Still, the experiences from implementation of ERAS in different parts of the world show the same picture: In the teams of doctors and nurses trained for ERAS, just about nobody knows the outcomes of the care delivered in their own unit, and when asked to estimate the results, most are overly optimistic. It is common that the members of the ERAS team starting their training underestimate the complication rates and the length of stay by about 30% or more. When asked about how well they are performing ERAS, the compliance to the guidelines is also substantially lower than what is found when consecutive patients are assembled and audited. Most units start with a compliance rate of 40–45%. The truth of where the problems and the poorly performed care elements lie demands a strict and continuous audit. What is not measured remains unknown.

This example is even more true for the rest of the staff who are delivering the care on a daily basis. To get the engagement of the staff, data is extremely helpful to make things change for the better. Professionals in healthcare have often chosen this line of work to help their fellow men and women. If there are ways that leadership can support this ambition, it is nearly always most welcomed. Therefore, one of the most important tasks is to report to everyone on a regular basis and to help them see how they can improve the recovery and care of their patients. The ERAS team also should report to management, as this is a way of showing value to them for the investment they have made by giving the team part of their valuable time to run and lead ERAS. Anyone who has experienced the transformation of the patient from a traditional care pathway to ERAS will immediately recognize the difference. This is the best payback for all involved, not least the staff on the floor.

Readiness to Change

The ERAS team is developed to lead continuous change. Surgery and anesthesia change all the time. And one change in a certain part of an ERAS protocol may result in many more changes to follow. One example is the change from open to minimally invasive surgery. This not only changed anesthesia drastically but also pain management, mobilization, and a range of other care items along the initial ERAS care pathway. It is important to understand that ERAS is not a protocol that is static. On the contrary, ERAS is a way of constantly updating best practice with new knowledge and care plans. Surgical units and departments being prone to change and staying informed of the latest improvements via updated guidelines and that use clever IT systems to audit their practice will improve their chances of always staying and using the best available care.

The Next Steps in ERAS

There have been substantial improvements in surgery and anesthesia over the years, and many of them have involved monitoring or technical improvements. ERAS is bringing these improvements together by adding the softer aspects to the table: communication and teamwork. But it also brings in an element of something missing for a long time: basic information needed to run the improvements in care—useful audit for everyday purposes. This has been missing until now.
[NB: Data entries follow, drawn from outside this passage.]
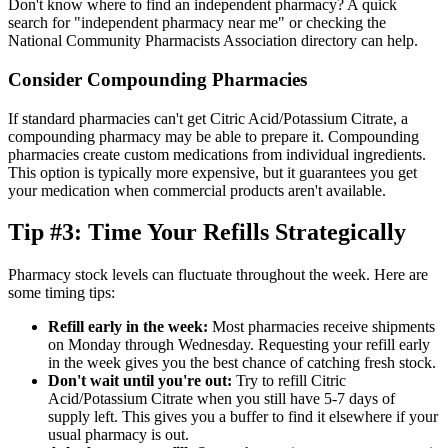
Don't know where to find an independent pharmacy? A quick
search for "independent pharmacy near me" or checking the
National Community Pharmacists Association directory can help.
Consider Compounding Pharmacies
If standard pharmacies can't get Citric Acid/Potassium Citrate, a
compounding pharmacy may be able to prepare it. Compounding
pharmacies create custom medications from individual ingredients.
This option is typically more expensive, but it guarantees you get
your medication when commercial products aren't available.
Tip #3: Time Your Refills Strategically
Pharmacy stock levels can fluctuate throughout the week. Here are
some timing tips:
Refill early in the week:
Most pharmacies receive shipments
on Monday through Wednesday. Requesting your refill early
in the week gives you the best chance of catching fresh stock.
Don't wait until you're out:
Try to refill Citric
Acid/Potassium Citrate when you still have 5-7 days of
supply left. This gives you a buffer to find it elsewhere if your
usual pharmacy is out.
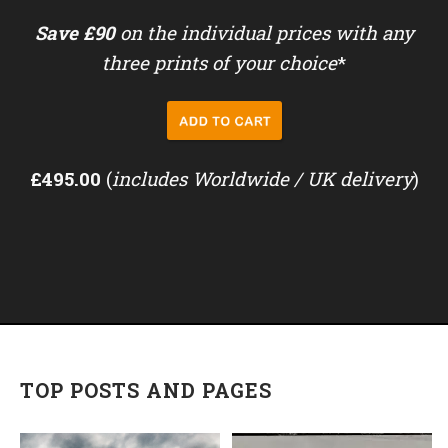
Save £90
on the individual prices with any
three prints of your choice
*
£495.00
(
includes Worldwide / UK delivery
)
TOP POSTS AND PAGES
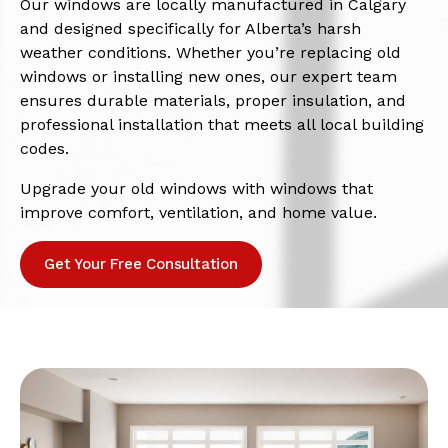
Our windows are locally manufactured in Calgary
and designed specifically for Alberta’s harsh
weather conditions. Whether you’re replacing old
windows or installing new ones, our expert team
ensures durable materials, proper insulation, and
professional installation that meets all local building
codes.
Upgrade your old windows with windows that
improve comfort, ventilation, and home value.
Get Your Free Consultation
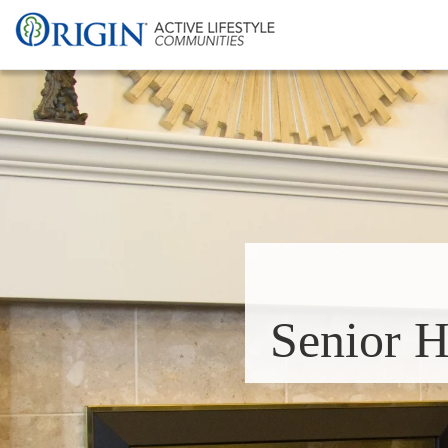
Senior H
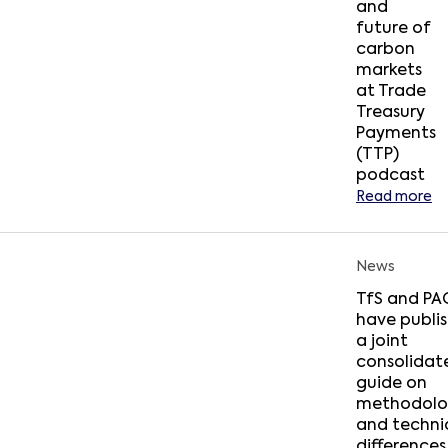
and
future of
carbon
markets
at Trade
Treasury
Payments
(TTP)
podcast
Read more
News
TfS and PA
have publi
a joint
consolidat
guide on
methodolo
and techni
differences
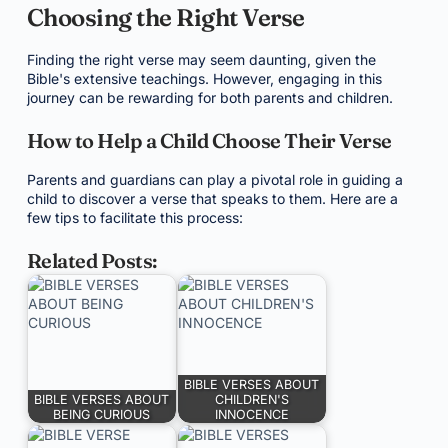
Choosing the Right Verse
Finding the right verse may seem daunting, given the
Bible's extensive teachings. However, engaging in this
journey can be rewarding for both parents and children.
How to Help a Child Choose Their Verse
Parents and guardians can play a pivotal role in guiding a
child to discover a verse that speaks to them. Here are a
few tips to facilitate this process:
Related Posts:
BIBLE VERSES ABOUT
BIBLE VERSES ABOUT
CHILDREN'S
BEING CURIOUS
INNOCENCE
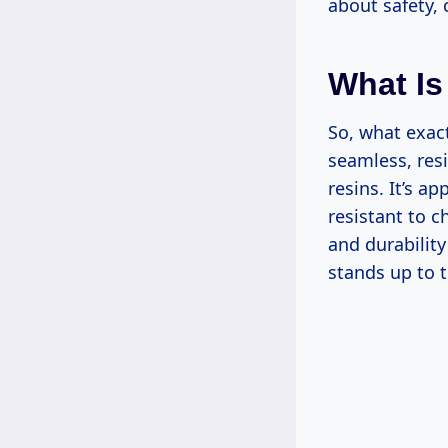
about safety,
What Is
So, what exact
seamless, res
resins. It’s a
resistant to 
and durability
stands up to 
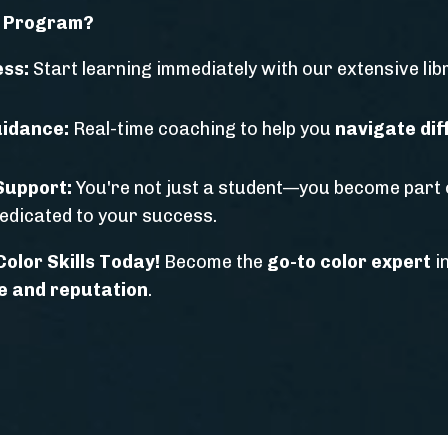
s Program?
ess:
Start learning immediately with our extensive li
idance:
Real-time coaching to help you
navigate diff
Support:
You're not just a student—you become part 
edicated to your success.
olor Skills Today!
Become the
go-to color expert
i
e and reputation
.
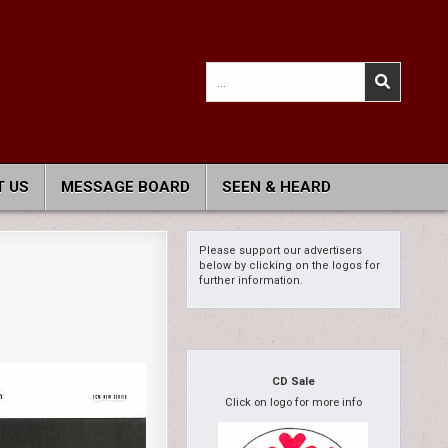
Search
for:
 US
MESSAGE BOARD
SEEN & HEARD
Please support our advertisers
below by clicking on the logos for
further information.
CD Sale
Click on logo for more info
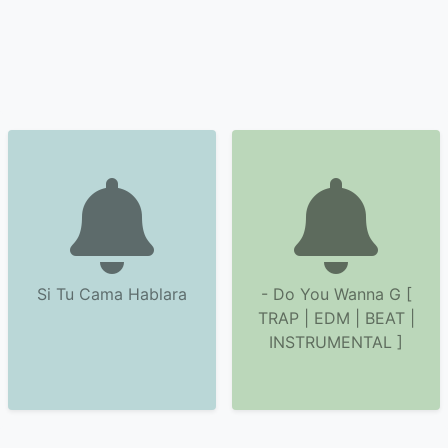
Si Tu Cama Hablara
- Do You Wanna G [
TRAP | EDM | BEAT |
INSTRUMENTAL ]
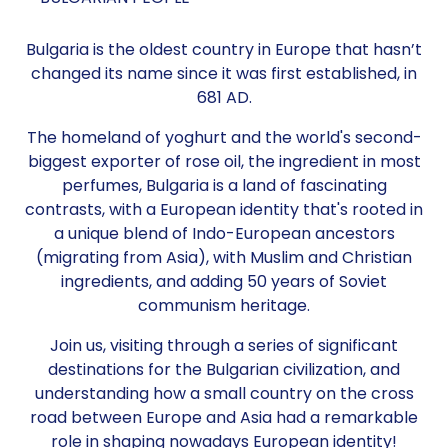
Bulgaria is the oldest country in Europe that hasn’t
changed its name since it was first established, in
681 AD.
The homeland of yoghurt and the world's second-
biggest exporter of rose oil, the ingredient in most
perfumes, Bulgaria is a land of fascinating
contrasts, with a European identity that's rooted in
a unique blend of Indo-European ancestors
(migrating from Asia), with Muslim and Christian
ingredients, and adding 50 years of Soviet
communism heritage.
Join us, visiting through a series of significant
destinations for the Bulgarian civilization, and
understanding how a small country on the cross
road between Europe and Asia had a remarkable
role in shaping nowadays European identity!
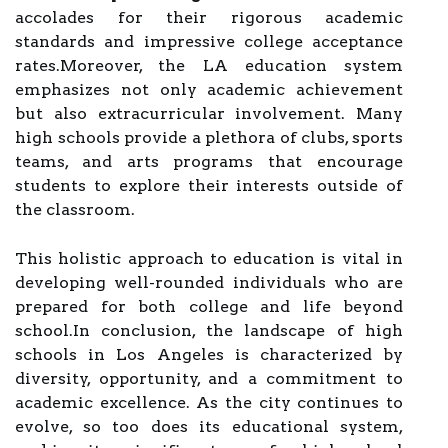
accolades for their rigorous academic
standards and impressive college acceptance
rates.Moreover, the LA education system
emphasizes not only academic achievement
but also extracurricular involvement. Many
high schools provide a plethora of clubs, sports
teams, and arts programs that encourage
students to explore their interests outside of
the classroom.
This holistic approach to education is vital in
developing well-rounded individuals who are
prepared for both college and life beyond
school.In conclusion, the landscape of high
schools in Los Angeles is characterized by
diversity, opportunity, and a commitment to
academic excellence. As the city continues to
evolve, so too does its educational system,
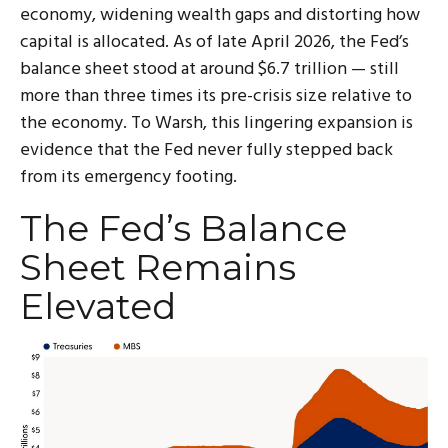
economy, widening wealth gaps and distorting how
capital is allocated. As of late April 2026, the Fed’s
balance sheet stood at around $6.7 trillion — still
more than three times its pre-crisis size relative to
the economy. To Warsh, this lingering expansion is
evidence that the Fed never fully stepped back
from its emergency footing.
The Fed’s Balance
Sheet Remains
Elevated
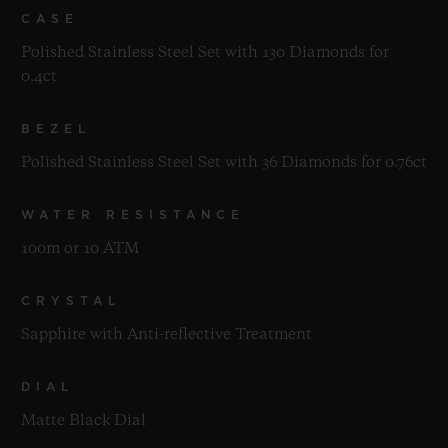
CASE
Polished Stainless Steel Set with 130 Diamonds for
0.4ct
BEZEL
Polished Stainless Steel Set with 36 Diamonds for 0.76ct
WATER RESISTANCE
100m or 10 ATM
CRYSTAL
Sapphire with Anti-reflective Treatment
DIAL
Matte Black Dial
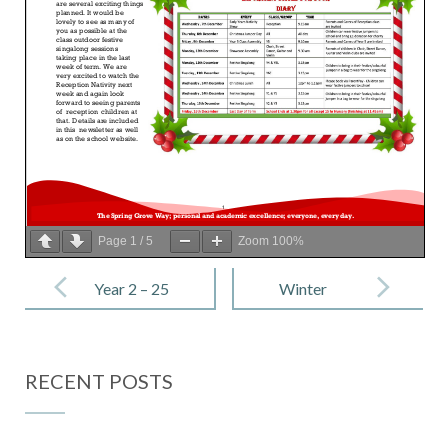
Page
1
/
5
Zoom
100%
Post
navigation
Year 2 – 25
Winter
November
Reading
2022
Challenge
RECENT POSTS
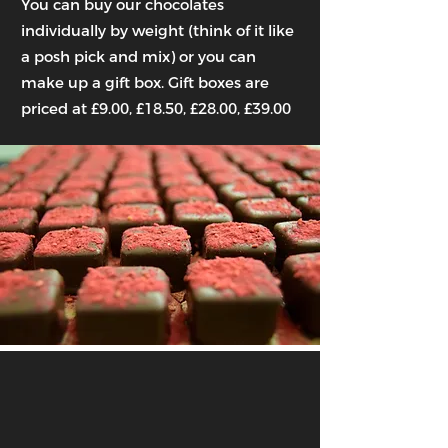
You can buy our chocolates
individually by weight (think of it like
a posh pick and mix) or you can
make up a gift box. Gift boxes are
priced at £9.00, £18.50, £28.00, £39.00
Because of the economic pressure and an unsustainable rise in cost of healthcare, new ways of sustaining cost or decreasing it and yet developing care have to be found. To date few innovations in surgery can match the cost savings from ERAS. Repeated reports have shown savings of thousands of dollars from implementing ERAS even when taking all investments in personnel and IT and other support into account. This is likely to be an important factor for the continuous growth and spread of ERAS around the world.

Another opportunity that is being developed is the collaboration in large and growing groups of ERAS hospitals to work together in clinical research. By using the platform of the common IT system, a worldwide platform is spreading and allowing for immediate collaborations on various projects. Already a large number of studies have been produced using this system, and more are underway.